Alfredo Romero-Muñoz and his colleagues set out to map the extent of the jaguar’s habitat degradation in the Gran Chaco between 1985-2013. In addition, they sought to determine whether hunting or habitat loss were most responsible for the cats’ decline in the region.
Hunting and habitat loss often intersect. When a patch of forest is cleared, for example, jaguars then have less cover and natural prey; making them more vulnerable to human hunting and conflict with people. Furthermore, the extension of roads into remote locations gives hunters access to harder-to-reach places.
However, excessive hunting can deplete an area of its large mammals before habitat loss does (Galetti & Dirzo, 2013; Jorge, Galetti Ribeiro, & Ferraz, 2013; Thoisy et al., 2016). To determine how habitat loss and hunting interact in the Chaco, Romero-Muñoz et al. (2018) mapped the expansion of both threats over the same time period (1985-2013). Theirs was the first study to do so.
To obtain their findings, the researchers amassed a large amount of data concerning: jaguar occurrences in the Chaco, predictors of key resources that determined the quality of jaguar habitat, and where people had killed jaguars. They used a machine learning approach to determine how threats to jaguars had changed over time (Romero-Muñoz et al., 2018).
Romero-Muñoz et al.’s (2018) results were both alarming and hopeful. For one, they found that jaguars had lost a huge amount of habitat between 1985-2013. Jaguar core areas – which are habitat patches with plentiful resources and low hunting pressure – declined by 33%. That comes out to 82,400 km2, or an area the size of Austria (Romero-Muñoz et al., 2018).
Habitat fragmentation also increased between 1985-2013, which makes jaguars more vulnerable to inbreeding depression and human hunting.
Concerning hunting, Romero-Muñoz et al. (2018) found that ‘sinks’ and ‘attractive sinks’ (areas where jaguars are more likely to be killed by humans) both grew by about 27% during their study period (p. 8). Most of the jaguar’s range in the Chaco consisted of sinks and attractive sinks by 2013.
Based on these results, hunting has expanded faster than habitat loss in the Chaco.
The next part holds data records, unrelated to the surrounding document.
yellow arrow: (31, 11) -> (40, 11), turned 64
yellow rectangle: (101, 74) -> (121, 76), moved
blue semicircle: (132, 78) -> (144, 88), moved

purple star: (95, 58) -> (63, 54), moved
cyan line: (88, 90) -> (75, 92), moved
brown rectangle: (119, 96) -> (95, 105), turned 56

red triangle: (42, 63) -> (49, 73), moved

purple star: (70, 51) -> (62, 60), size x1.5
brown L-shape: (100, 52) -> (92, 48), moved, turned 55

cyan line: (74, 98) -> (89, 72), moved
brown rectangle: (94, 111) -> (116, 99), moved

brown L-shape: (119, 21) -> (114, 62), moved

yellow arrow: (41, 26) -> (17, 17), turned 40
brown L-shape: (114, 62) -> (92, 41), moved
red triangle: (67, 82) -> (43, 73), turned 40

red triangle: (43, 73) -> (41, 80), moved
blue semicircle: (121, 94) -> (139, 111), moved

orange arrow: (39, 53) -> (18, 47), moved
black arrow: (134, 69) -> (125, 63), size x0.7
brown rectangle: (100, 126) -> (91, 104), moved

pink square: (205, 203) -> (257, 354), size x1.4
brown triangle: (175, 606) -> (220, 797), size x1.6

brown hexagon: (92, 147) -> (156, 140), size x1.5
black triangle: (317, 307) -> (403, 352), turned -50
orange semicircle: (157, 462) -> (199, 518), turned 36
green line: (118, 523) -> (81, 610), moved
By 2013, hunting impacted an area 20% larger than low resource availability – although the two threats acted together over 29% of the jaguar’s range (Romero-Muñoz et al., 2018, p. 11). But there is still time to act.
A substantial portion of jaguar core habitat remains in the Chaco, mostly close to international borders. At the same time, only 9.1% of the Chaco is formally protected. Since protected areas (especially large ones) lost proportionally less jaguar habitat than unprotected areas, this presents an opportunity.
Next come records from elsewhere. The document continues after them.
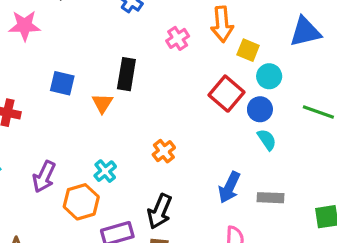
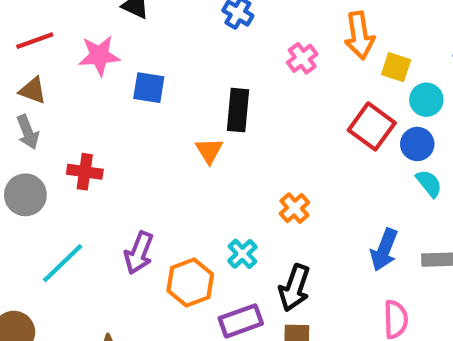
blue square: (62, 83) -> (149, 88), moved
cyan cross: (105, 171) -> (242, 254), moved

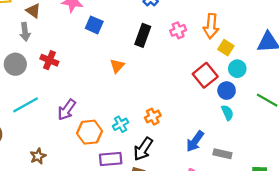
black rectangle: (238, 110) -> (143, 35), moved
orange cross: (294, 208) -> (153, 117), moved

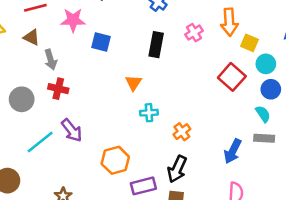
gray arrow: (25, 32) -> (51, 60), moved
blue circle: (227, 91) -> (271, 89), moved
purple arrow: (67, 110) -> (72, 130), moved, turned -65
cyan cross: (121, 124) -> (149, 113), moved, turned 35
gray rectangle: (222, 154) -> (264, 138), moved

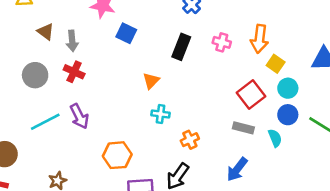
pink cross: (194, 33) -> (222, 42), turned 36
brown triangle: (32, 37) -> (46, 32), moved
gray rectangle: (264, 138) -> (243, 128), moved

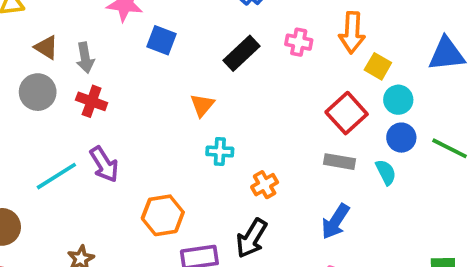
black rectangle: (181, 47) -> (242, 53), turned 30
gray circle: (35, 75) -> (38, 92), moved

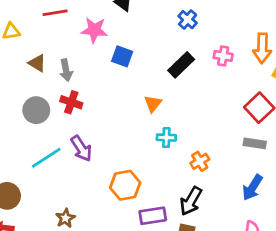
gray circle: (38, 92) -> (36, 110), moved

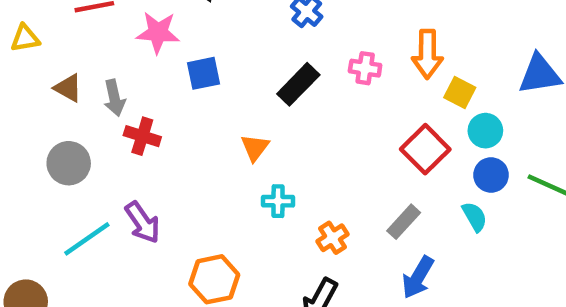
blue square: (122, 56) -> (203, 73), turned -30
red cross: (71, 102) -> (142, 136), moved
gray rectangle: (255, 143) -> (404, 222), moved, turned -55

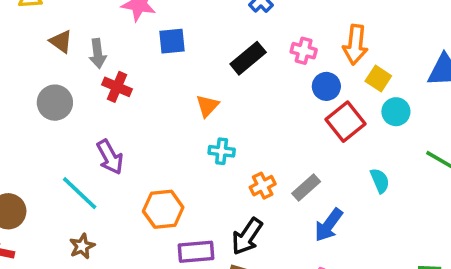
blue circle: (491, 175) -> (326, 86), moved
gray rectangle: (404, 222) -> (306, 188), moved
cyan line: (87, 239) -> (80, 193), moved, turned 72

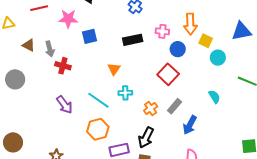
black rectangle: (248, 58) -> (133, 40), turned 36
gray circle: (55, 103) -> (15, 79), moved
red square: (346, 122) -> (168, 74), moved
cyan line: (80, 193) -> (98, 100), moved

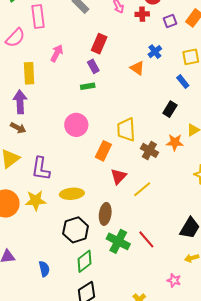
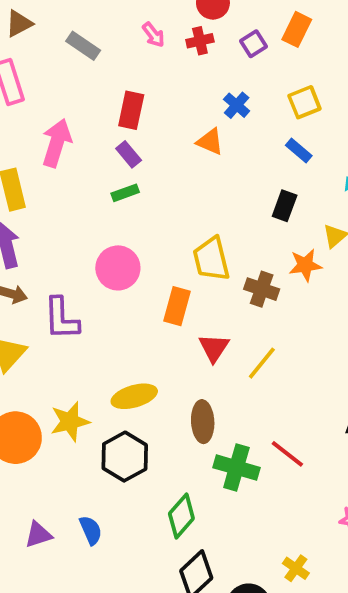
pink arrow: (57, 53) -> (57, 143), size x1.4
purple L-shape: (41, 169) -> (61, 319), moved
black hexagon: (76, 230) -> (125, 457), moved
blue semicircle: (44, 269) -> (91, 530), moved

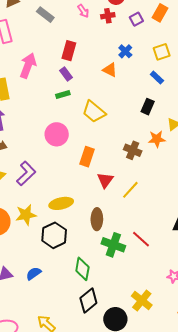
yellow trapezoid: (211, 259) -> (94, 112), moved, turned -40
purple L-shape: (61, 319) -> (26, 173), moved, turned -135
green diamond: (181, 516) -> (82, 269), turned -35
blue semicircle: (91, 530) -> (34, 273), turned -105
yellow cross: (296, 568) -> (142, 300), size x1.5

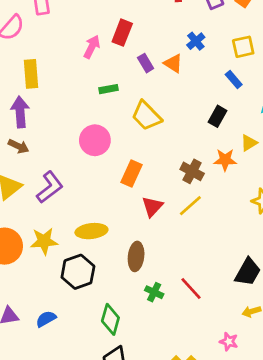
pink arrow: (28, 66) -> (92, 47), moved, size x0.7
purple rectangle: (66, 74) -> (146, 63), moved
yellow line: (130, 190) -> (190, 206), moved
green cross: (113, 245) -> (154, 292), size x0.6

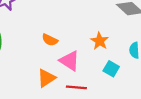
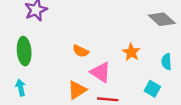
cyan square: (111, 69) -> (152, 89), moved

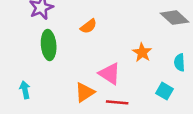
green ellipse: (24, 51) -> (49, 45), moved
orange semicircle: (81, 51) -> (88, 26), moved, turned -63

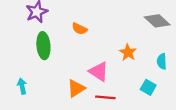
orange semicircle: (88, 26) -> (79, 29), turned 63

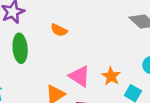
orange star: (128, 52) -> (111, 76), moved

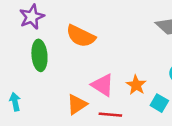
orange semicircle: (59, 30) -> (81, 36), size x1.6

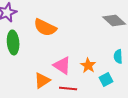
cyan square: (159, 103) -> (106, 79), turned 32

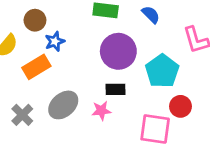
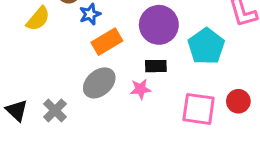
orange rectangle: (36, 67) -> (107, 42), moved
red circle: (180, 106) -> (238, 101), moved
gray cross: (22, 115) -> (55, 110), moved

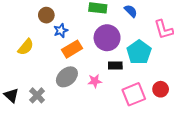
yellow semicircle: (38, 19) -> (26, 47), moved
black rectangle: (156, 66) -> (115, 66), moved
pink square: (199, 109) -> (134, 94), turned -30

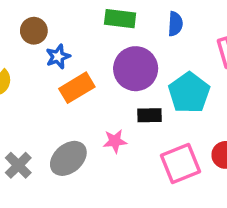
blue semicircle: (131, 11) -> (175, 24), turned 48
gray ellipse: (67, 77) -> (68, 158), moved

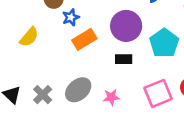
black rectangle: (149, 115) -> (124, 59), moved
pink star: (115, 141) -> (111, 97), moved

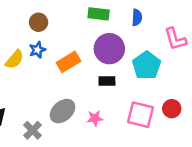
blue star: (71, 17) -> (37, 50), moved
pink square: (158, 93) -> (141, 115), turned 36
gray cross: (43, 95) -> (33, 130), moved

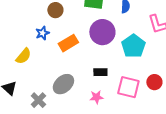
brown circle: (39, 22) -> (55, 10), moved
yellow semicircle: (15, 59) -> (23, 56), moved
black rectangle: (107, 81) -> (100, 72), moved
pink star: (95, 118) -> (96, 97), moved

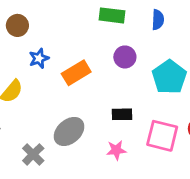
brown circle: (55, 10) -> (17, 25), moved
purple circle: (102, 32) -> (125, 57), size x0.6

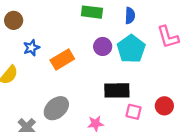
cyan pentagon: (169, 77) -> (131, 49), moved
black rectangle: (122, 114) -> (117, 90), moved, size x1.5
pink square: (162, 136) -> (134, 112), size x0.6

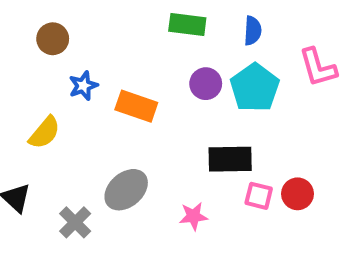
orange rectangle: (62, 60) -> (136, 106), turned 50
red circle: (164, 106) -> (297, 194), moved

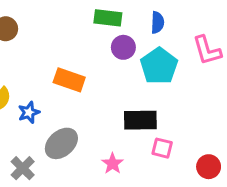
purple circle: (206, 84) -> (123, 47), moved
blue star: (83, 86) -> (29, 112), moved
red circle: (297, 194) -> (209, 167), moved
pink star: (193, 216) -> (113, 164), turned -30

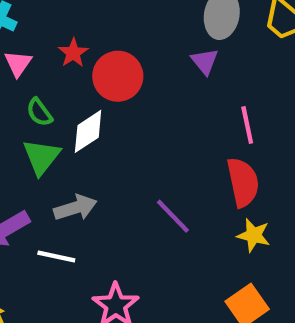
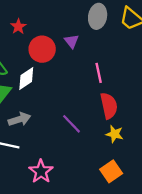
red star: (73, 53) -> (18, 27), moved
purple triangle: (205, 61) -> (72, 41), moved
pink line: (247, 125) -> (99, 73), moved

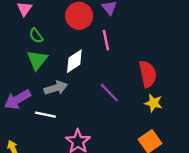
pink line: (99, 73) -> (106, 40), moved
white diamond: (26, 79) -> (74, 61), moved

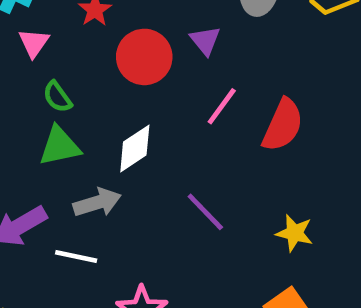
pink line: (106, 40) -> (222, 106), moved, turned 48
green triangle: (37, 60) -> (60, 146), turned 40
red semicircle: (148, 74) -> (283, 125), moved, turned 36

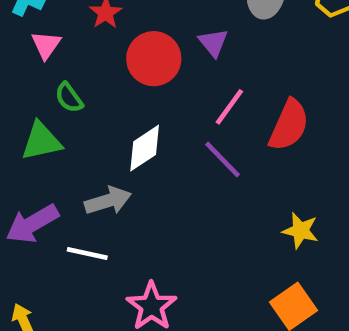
green triangle: (60, 146) -> (41, 141), moved
purple line: (205, 212) -> (223, 160), moved

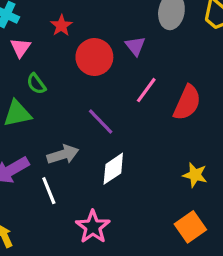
white diamond: (145, 148) -> (113, 169), moved
purple line: (223, 160) -> (101, 121), moved
white line: (87, 253) -> (49, 191), turned 56

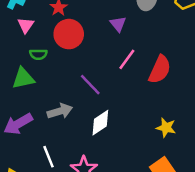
red circle: (94, 57) -> (69, 34), moved
green semicircle: (36, 84) -> (38, 54), turned -54
white line: (49, 191) -> (48, 157), moved

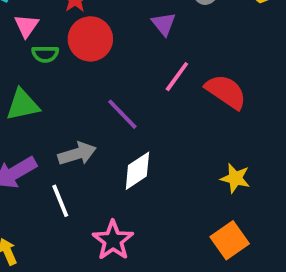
green semicircle: (38, 54) -> (45, 54), moved
red semicircle: (160, 69) -> (226, 92), turned -80
white line: (48, 157) -> (60, 201), moved

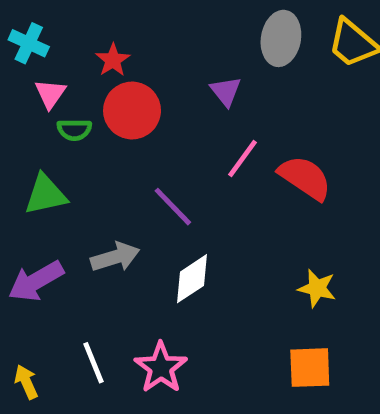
white line: (60, 201) -> (94, 363), moved
orange square: (230, 240) -> (310, 368), turned 33

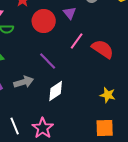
red circle: (132, 110) -> (44, 21), moved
Establishing reserves along international borders would strengthen the Chaco’s protected area network, and it could also bolster habitat connectivity in the region.
Moreover, hunting appears to be the primary threat to jaguars in the Chaco. This can be addressed. Working with local people to increase tolerance for jaguars, discouraging hunting, and expanding protected areas could all reduce the pressure on jaguars.
In summary, Romero-Muñoz et al. (2018) learned that jaguars are faring worse in the Chaco than previously thought; areas with low resource availability and high hunting pressure both expanded considerably between 1985-2013. Luckily, all is not lost. By quickly establishing protected areas along international borders and reducing hunting, the Chaco’s jaguars can still be saved.